On top goes the messages management. This part already got a lot of attention during 2017Q4 and 2018Q1, and now we are running the third generation of this system supporting various storage strategies described in the storage module announcement. This part is already squeezed and optimized based on our experiences and tests. How to achieve even better performance? Yep, the only way (expect upgrading hardware) is to drill down to the next layer — the key/value engine and make it better.

Before I continue to B-Tree, let me say a few words about the database engine itself. Initially, when we designed it, we had only two types of objects to store in the database: containers and abques. And the messages management layer implementation was customized towards the needs of these two storage types. You can read how we did this a year ago in this article.

This year we implemented CDNs — cloud file storage with an external download link. Comparing to normal telemetry the data from IoT devices files can be huge — up to 128MB of binary size. We also store them in the database, but split large files into small 8MB chunks and store them as conventional key/value messages. So far there was almost nothing to add to the messages management layers, just the API part that should know how to split, store, and merge back the files data. What’s more, the design allows storing large volumes of streaming video content! We can create own Youtube if we need. And this is all based on a simple key/value database engine!

The second addition to the flespi database was an internal thing — the possibility to store MQTT retained messages. This one is the opposite to CDN — the storage elements are tiny, but the quantity can be huge. For retained messages storage we need not only to store them fast but, at the same time, we should be able to retrieve them at the moment MQTT session subscribes to a topic. And this can be quite tricky, because with a subscription to the topic 'a/b/+/4' we need to return messages with a topic like: 'a/b/c/4', 'a/b/1/4', etc. So we need to implement an internal index.

What we've done is we implemented a btree inside another btree. In the case above for the topic 'a/b/c' we store the btree responsible for 'b/c' path under key 'a' and in that btree under key 'b' we store another btree responsible for further path in which under 'c' key we finally store the MQTT message payload.

In such scenario, we end up with many trees with few elements. To store them efficiently we reduced the page size from 256KB to 16KB, because each tree needs at least one dedicated page in the database for its data.

As you can notice, the requirements for the database engine have slightly changed from what we initially had. Even two years ago when we tested the initial implementation of the B-Tree key/value engine, we noticed that once the database exceeds the size of server cache virtual RAM (200 GB size on 64GB RAM server), access to it may become slow and sometimes requires up to a few minutes to warm-up the cache. This is due to a B-Tree design where each node contains data, and when you sequentially read messages, you need to travel from node to node.
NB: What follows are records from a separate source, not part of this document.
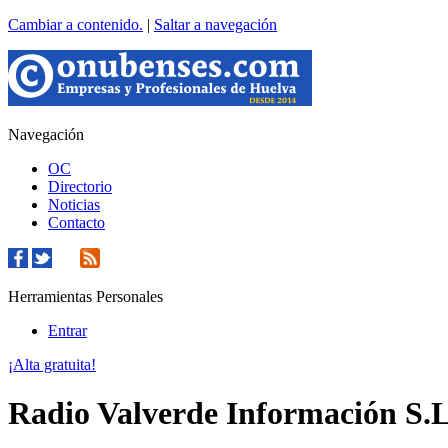
Cambiar a contenido.
|
Saltar a navegación
Navegación
OC
Directorio
Noticias
Contacto
Herramientas Personales
Entrar
¡Alta gratuita!
Radio Valverde Información S.L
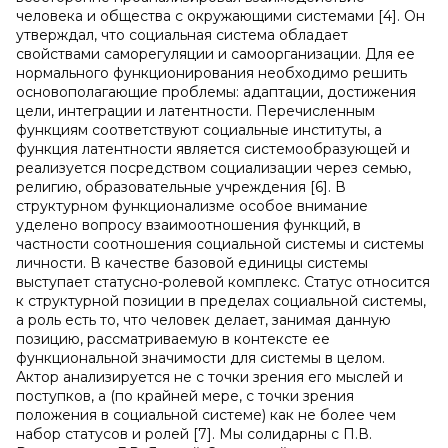
человека и общества с окружающими системами [4]. Он
утверждал, что социальная система обладает
свойствами саморегуляции и самоорганизации. Для ее
нормального функционирования необходимо решить
основополагающие проблемы: адаптации, достижения
цели, интеграции и латентности. Перечисленным
функциям соответствуют социальные институты, а
функция латентности является системообразующей и
реализуется посредством социализации через семью,
религию, образовательные учреждения [6]. В
структурном функционализме особое внимание
уделено вопросу взаимоотношения функций, в
частности соотношения социальной системы и системы
личности. В качестве базовой единицы системы
выступает статусно-ролевой комплекс. Статус относится
к структурной позиции в пределах социаль­ной системы,
а роль есть то, что человек делает, занимая данную
позицию, рассмат­риваемую в контексте ее
функциональной значимости для системы в целом.
Актор анализируется не с точки зрения его мыслей и
поступков, а (по крайней мере, с точки зрения
положения в социальной системе) как не более чем
набор статусов и ролей [7]. Мы солидарны с П.В.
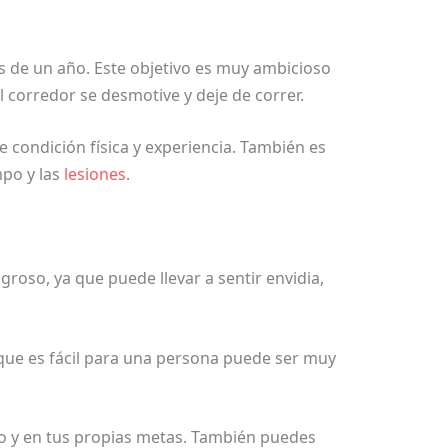
de un año. Este objetivo es muy ambicioso
 corredor se desmotive y deje de correr.
e condición física y experiencia. También es
mpo y las
lesiones
.
oso, ya que puede llevar a sentir envidia,
 que es fácil para una persona puede ser muy
so y en tus propias metas. También puedes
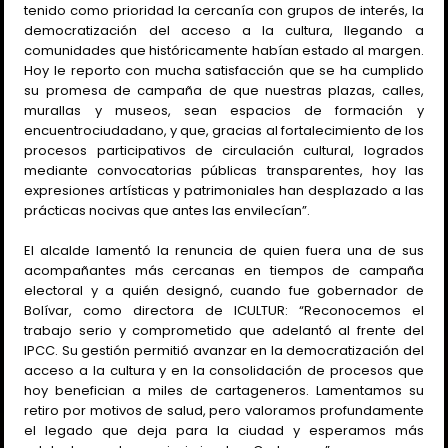
tenido como prioridad la cercanía con grupos de interés, la
democratización del acceso a la cultura, llegando a
comunidades que históricamente habían estado al margen.
Hoy le reporto con mucha satisfacción que se ha cumplido
su promesa de campaña de que nuestras plazas, calles,
murallas y museos, sean espacios de formación y
encuentrociudadano, y que, gracias al fortalecimiento de los
procesos participativos de circulación cultural, logrados
mediante convocatorias públicas transparentes, hoy las
expresiones artísticas y patrimoniales han desplazado a las
prácticas nocivas que antes las envilecían”.
El alcalde lamentó la renuncia de quien fuera una de sus
acompañantes más cercanas en tiempos de campaña
electoral y a quién designó, cuando fue gobernador de
Bolívar, como directora de ICULTUR: “Reconocemos el
trabajo serio y comprometido que adelantó al frente del
IPCC. Su gestión permitió avanzar en la democratización del
acceso a la cultura y en la consolidación de procesos que
hoy benefician a miles de cartageneros. Lamentamos su
retiro por motivos de salud, pero valoramos profundamente
el legado que deja para la ciudad y esperamos más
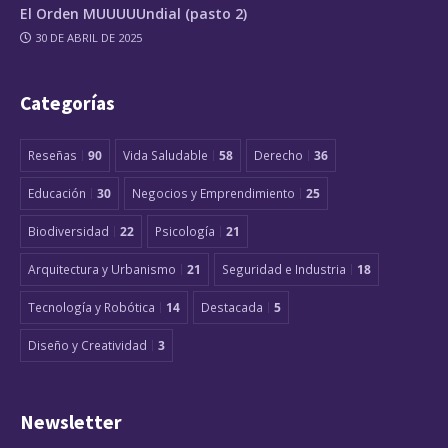
El Orden MUUUUUndial (pasto 2)
30 DE ABRIL DE 2025
Categorías
Reseñas
90
Vida Saludable
58
Derecho
36
Educación
30
Negocios y Emprendimiento
25
Biodiversidad
22
Psicología
21
Arquitectura y Urbanismo
21
Seguridad e Industria
18
Tecnología y Robótica
14
Destacada
5
Diseño y Creatividad
3
Newsletter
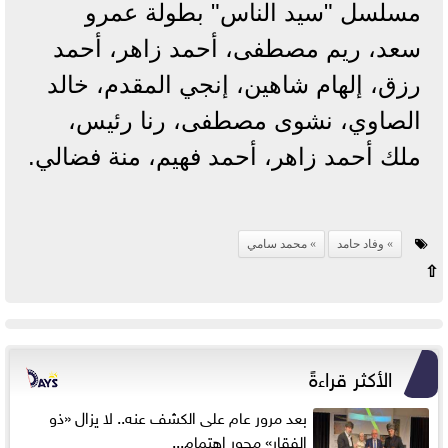
مسلسل "سيد الناس" بطولة عمرو
سعد، ريم مصطفى، أحمد زاهر، أحمد
رزق، إلهام شاهين، إنجي المقدم، خالد
الصاوي، نشوى مصطفى، رنا رئيس،
ملك أحمد زاهر، أحمد فهيم، منة فضالي.
وفاد حامد
محمد سامي
⇧
الأكثر قراءةً
بعد مرور عام على الكشف عنه.. لا يزال «ذو
الفقار» محور اهتمام...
Each node may sit on a different database page thus requesting the inherently slow disk seek operation.

At these early days we already saw the limitation and made a resolution — we need to change the implementation of B-Tree to something more usable in such cases, e.g., B+Tree. But up until this moment, the performance of the B-Tree implementation was good enough, so we’ve been focusing on other major things — like telematics hub, MQTT broker, etc. But now that we have finished most of them, we can get back to our precious — the database engine.
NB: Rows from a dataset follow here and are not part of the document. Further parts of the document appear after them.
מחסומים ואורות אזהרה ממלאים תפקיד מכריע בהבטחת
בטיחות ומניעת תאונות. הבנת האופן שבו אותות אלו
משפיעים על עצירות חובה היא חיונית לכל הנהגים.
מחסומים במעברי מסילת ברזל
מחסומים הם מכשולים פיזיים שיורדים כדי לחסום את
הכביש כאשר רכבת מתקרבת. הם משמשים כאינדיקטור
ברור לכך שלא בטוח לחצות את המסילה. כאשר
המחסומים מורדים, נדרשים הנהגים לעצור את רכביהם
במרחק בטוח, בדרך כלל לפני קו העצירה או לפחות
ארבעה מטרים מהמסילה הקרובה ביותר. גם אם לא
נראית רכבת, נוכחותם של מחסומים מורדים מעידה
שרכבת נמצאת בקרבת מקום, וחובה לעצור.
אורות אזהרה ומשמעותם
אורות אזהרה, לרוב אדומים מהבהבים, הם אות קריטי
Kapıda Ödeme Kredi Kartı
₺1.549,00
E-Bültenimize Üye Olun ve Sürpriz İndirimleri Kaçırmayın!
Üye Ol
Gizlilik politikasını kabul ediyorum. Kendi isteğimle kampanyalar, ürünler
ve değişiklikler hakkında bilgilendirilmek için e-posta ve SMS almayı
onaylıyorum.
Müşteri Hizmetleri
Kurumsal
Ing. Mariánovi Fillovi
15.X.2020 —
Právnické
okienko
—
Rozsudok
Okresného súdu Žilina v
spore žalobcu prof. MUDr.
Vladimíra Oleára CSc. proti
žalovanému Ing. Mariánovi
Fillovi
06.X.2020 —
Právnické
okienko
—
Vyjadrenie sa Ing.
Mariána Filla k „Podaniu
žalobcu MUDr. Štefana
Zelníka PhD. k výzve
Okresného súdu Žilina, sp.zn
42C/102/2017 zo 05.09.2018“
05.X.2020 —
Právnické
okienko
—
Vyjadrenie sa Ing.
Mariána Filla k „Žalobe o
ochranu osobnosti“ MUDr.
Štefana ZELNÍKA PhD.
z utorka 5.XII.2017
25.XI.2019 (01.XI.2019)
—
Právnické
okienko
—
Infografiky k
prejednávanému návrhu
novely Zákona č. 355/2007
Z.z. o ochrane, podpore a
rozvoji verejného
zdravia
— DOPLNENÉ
We have recently implemented the new B+Tree key/value engine based on extensive modern experience, and so far the results are excellent. Now we are not limited to the size of the database anymore, and it works extremely efficiently with any size of the RAM. We even tested it from the MQTT broker side by storing all messages that we receive from Wialon Hosting as retained with each parameter stored in a separate topic. We were getting 20,000 messages per second with each message containing 20 to 100 different parameters, which meant that we stored in the database one million retained messages per second. On a single SATA drive! It passed the tests and was working without a hitch for hours replying to read requests in an instant even at the peak load.

Now we can move further — we are no longer limited to the size of the working dataset and can place plenty of data on cheap 2U SATA equipped servers.